» **ASSIGNED TASK**
The answer should contain all of the records below, each one copied word for word.

» **DATA TO PROCESS**

· · · · ·

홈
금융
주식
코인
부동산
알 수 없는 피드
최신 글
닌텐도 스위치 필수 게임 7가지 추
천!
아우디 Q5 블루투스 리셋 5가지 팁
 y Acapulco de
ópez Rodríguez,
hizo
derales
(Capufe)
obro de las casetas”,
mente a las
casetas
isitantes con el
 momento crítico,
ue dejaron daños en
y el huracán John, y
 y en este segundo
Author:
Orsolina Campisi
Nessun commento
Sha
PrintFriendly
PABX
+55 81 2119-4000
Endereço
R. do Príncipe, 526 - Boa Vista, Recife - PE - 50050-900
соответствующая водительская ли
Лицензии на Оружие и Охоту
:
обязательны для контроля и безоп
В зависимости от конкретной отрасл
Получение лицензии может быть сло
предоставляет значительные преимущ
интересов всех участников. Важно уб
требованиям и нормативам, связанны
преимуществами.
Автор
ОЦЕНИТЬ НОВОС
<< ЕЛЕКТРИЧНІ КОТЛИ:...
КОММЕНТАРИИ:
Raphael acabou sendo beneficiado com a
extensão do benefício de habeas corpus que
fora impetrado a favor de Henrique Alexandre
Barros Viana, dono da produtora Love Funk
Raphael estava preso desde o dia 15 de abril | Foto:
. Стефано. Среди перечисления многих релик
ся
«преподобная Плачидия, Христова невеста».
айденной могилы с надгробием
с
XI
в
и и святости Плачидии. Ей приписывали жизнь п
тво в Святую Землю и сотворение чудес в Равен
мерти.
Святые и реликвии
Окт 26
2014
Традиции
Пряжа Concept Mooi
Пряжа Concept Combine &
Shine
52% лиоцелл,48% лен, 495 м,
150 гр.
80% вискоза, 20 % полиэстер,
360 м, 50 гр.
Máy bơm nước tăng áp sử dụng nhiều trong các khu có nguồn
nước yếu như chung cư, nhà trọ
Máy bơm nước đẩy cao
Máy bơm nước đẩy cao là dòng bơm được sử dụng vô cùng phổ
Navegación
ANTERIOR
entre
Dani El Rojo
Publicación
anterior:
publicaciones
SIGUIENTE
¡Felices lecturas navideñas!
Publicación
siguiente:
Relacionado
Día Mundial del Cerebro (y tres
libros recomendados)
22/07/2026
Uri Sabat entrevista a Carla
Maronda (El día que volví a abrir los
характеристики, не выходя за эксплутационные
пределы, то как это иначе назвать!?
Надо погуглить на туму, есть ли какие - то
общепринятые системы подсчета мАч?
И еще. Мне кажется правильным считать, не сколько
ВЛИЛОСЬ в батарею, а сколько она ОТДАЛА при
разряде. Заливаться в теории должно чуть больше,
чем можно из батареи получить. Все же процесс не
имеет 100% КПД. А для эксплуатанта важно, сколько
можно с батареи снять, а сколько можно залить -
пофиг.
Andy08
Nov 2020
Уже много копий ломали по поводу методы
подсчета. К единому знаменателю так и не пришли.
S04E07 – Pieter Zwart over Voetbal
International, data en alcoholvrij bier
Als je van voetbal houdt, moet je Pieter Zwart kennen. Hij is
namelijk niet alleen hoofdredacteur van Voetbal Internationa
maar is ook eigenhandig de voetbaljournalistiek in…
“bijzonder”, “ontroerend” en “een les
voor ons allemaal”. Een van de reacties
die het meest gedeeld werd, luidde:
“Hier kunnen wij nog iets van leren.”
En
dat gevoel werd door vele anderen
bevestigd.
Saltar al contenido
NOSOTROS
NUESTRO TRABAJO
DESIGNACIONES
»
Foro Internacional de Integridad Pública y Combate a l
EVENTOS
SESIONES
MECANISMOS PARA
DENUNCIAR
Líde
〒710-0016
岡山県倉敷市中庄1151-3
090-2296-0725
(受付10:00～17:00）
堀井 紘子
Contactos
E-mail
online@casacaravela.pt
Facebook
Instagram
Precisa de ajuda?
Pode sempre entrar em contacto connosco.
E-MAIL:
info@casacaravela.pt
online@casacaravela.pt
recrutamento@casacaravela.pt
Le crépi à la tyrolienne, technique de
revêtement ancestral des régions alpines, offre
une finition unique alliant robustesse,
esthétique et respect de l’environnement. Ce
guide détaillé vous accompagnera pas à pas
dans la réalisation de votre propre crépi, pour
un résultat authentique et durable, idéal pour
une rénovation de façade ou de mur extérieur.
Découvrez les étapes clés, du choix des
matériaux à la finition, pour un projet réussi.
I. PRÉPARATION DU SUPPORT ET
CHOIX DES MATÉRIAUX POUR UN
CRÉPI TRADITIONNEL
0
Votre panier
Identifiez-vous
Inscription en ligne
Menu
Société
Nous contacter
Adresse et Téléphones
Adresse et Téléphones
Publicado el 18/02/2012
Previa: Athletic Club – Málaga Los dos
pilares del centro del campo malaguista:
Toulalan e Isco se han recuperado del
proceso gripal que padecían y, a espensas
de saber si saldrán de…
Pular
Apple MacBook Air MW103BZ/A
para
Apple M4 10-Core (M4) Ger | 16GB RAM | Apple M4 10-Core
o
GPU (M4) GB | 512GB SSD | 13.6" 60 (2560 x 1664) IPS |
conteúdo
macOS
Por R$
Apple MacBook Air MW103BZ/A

· · · · ·

» **RESPONSE**
홈
금융
주식
코인
부동산
알 수 없는 피드
최신 글
닌텐도 스위치 필수 게임 7가지 추
천!
아우디 Q5 블루투스 리셋 5가지 팁
 y Acapulco de
ópez Rodríguez,
hizo
derales
(Capufe)
obro de las casetas”,
mente a las
casetas
isitantes con el
 momento crítico,
ue dejaron daños en
y el huracán John, y
 y en este segundo
Author:
Orsolina Campisi
Nessun commento
Sha
PrintFriendly
PABX
+55 81 2119-4000
Endereço
R. do Príncipe, 526 - Boa Vista, Recife - PE - 50050-900
соответствующая водительская ли
Лицензии на Оружие и Охоту
:
обязательны для контроля и безоп
В зависимости от конкретной отрасл
Получение лицензии может быть сло
предоставляет значительные преимущ
интересов всех участников. Важно уб
требованиям и нормативам, связанны
преимуществами.
Автор
ОЦЕНИТЬ НОВОС
<< ЕЛЕКТРИЧНІ КОТЛИ:...
КОММЕНТАРИИ:
Raphael acabou sendo beneficiado com a
extensão do benefício de habeas corpus que
fora impetrado a favor de Henrique Alexandre
Barros Viana, dono da produtora Love Funk
Raphael estava preso desde o dia 15 de abril | Foto:
. Стефано. Среди перечисления многих релик
ся
«преподобная Плачидия, Христова невеста».
айденной могилы с надгробием
с
XI
в
и и святости Плачидии. Ей приписывали жизнь п
тво в Святую Землю и сотворение чудес в Равен
мерти.
Святые и реликвии
Окт 26
2014
Традиции
Пряжа Concept Mooi
Пряжа Concept Combine &
Shine
52% лиоцелл,48% лен, 495 м,
150 гр.
80% вискоза, 20 % полиэстер,
360 м, 50 гр.
Máy bơm nước tăng áp sử dụng nhiều trong các khu có nguồn
nước yếu như chung cư, nhà trọ
Máy bơm nước đẩy cao
Máy bơm nước đẩy cao là dòng bơm được sử dụng vô cùng phổ
Navegación
ANTERIOR
entre
Dani El Rojo
Publicación
anterior:
publicaciones
SIGUIENTE
¡Felices lecturas navideñas!
Publicación
siguiente:
Relacionado
Día Mundial del Cerebro (y tres
libros recomendados)
22/07/2026
Uri Sabat entrevista a Carla
Maronda (El día que volví a abrir los
характеристики, не выходя за эксплутационные
пределы, то как это иначе назвать!?
Надо погуглить на туму, есть ли какие - то
общепринятые системы подсчета мАч?
И еще. Мне кажется правильным считать, не сколько
ВЛИЛОСЬ в батарею, а сколько она ОТДАЛА при
разряде. Заливаться в теории должно чуть больше,
чем можно из батареи получить. Все же процесс не
имеет 100% КПД. А для эксплуатанта важно, сколько
можно с батареи снять, а сколько можно залить -
пофиг.
Andy08
Nov 2020
Уже много копий ломали по поводу методы
подсчета. К единому знаменателю так и не пришли.
S04E07 – Pieter Zwart over Voetbal
International, data en alcoholvrij bier
Als je van voetbal houdt, moet je Pieter Zwart kennen. Hij is
namelijk niet alleen hoofdredacteur van Voetbal Internationa
maar is ook eigenhandig de voetbaljournalistiek in…
“bijzonder”, “ontroerend” en “een les
voor ons allemaal”. Een van de reacties
die het meest gedeeld werd, luidde:
“Hier kunnen wij nog iets van leren.”
En
dat gevoel werd door vele anderen
bevestigd.
Saltar al contenido
NOSOTROS
NUESTRO TRABAJO
DESIGNACIONES
»
Foro Internacional de Integridad Pública y Combate a l
EVENTOS
SESIONES
MECANISMOS PARA
DENUNCIAR
Líde
〒710-0016
岡山県倉敷市中庄1151-3
090-2296-0725
(受付10:00～17:00）
堀井 紘子
Contactos
E-mail
online@casacaravela.pt
Facebook
Instagram
Precisa de ajuda?
Pode sempre entrar em contacto connosco.
E-MAIL:
info@casacaravela.pt
online@casacaravela.pt
recrutamento@casacaravela.pt
Le crépi à la tyrolienne, technique de
revêtement ancestral des régions alpines, offre
une finition unique alliant robustesse,
esthétique et respect de l’environnement. Ce
guide détaillé vous accompagnera pas à pas
dans la réalisation de votre propre crépi, pour
un résultat authentique et durable, idéal pour
une rénovation de façade ou de mur extérieur.
Découvrez les étapes clés, du choix des
matériaux à la finition, pour un projet réussi.
I. PRÉPARATION DU SUPPORT ET
CHOIX DES MATÉRIAUX POUR UN
CRÉPI TRADITIONNEL
0
Votre panier
Identifiez-vous
Inscription en ligne
Menu
Société
Nous contacter
Adresse et Téléphones
Adresse et Téléphones
Publicado el 18/02/2012
Previa: Athletic Club – Málaga Los dos
pilares del centro del campo malaguista:
Toulalan e Isco se han recuperado del
proceso gripal que padecían y, a espensas
de saber si saldrán de…
Pular
Apple MacBook Air MW103BZ/A
para
Apple M4 10-Core (M4) Ger | 16GB RAM | Apple M4 10-Core
o
GPU (M4) GB | 512GB SSD | 13.6" 60 (2560 x 1664) IPS |
conteúdo
macOS
Por R$
Apple MacBook Air MW103BZ/A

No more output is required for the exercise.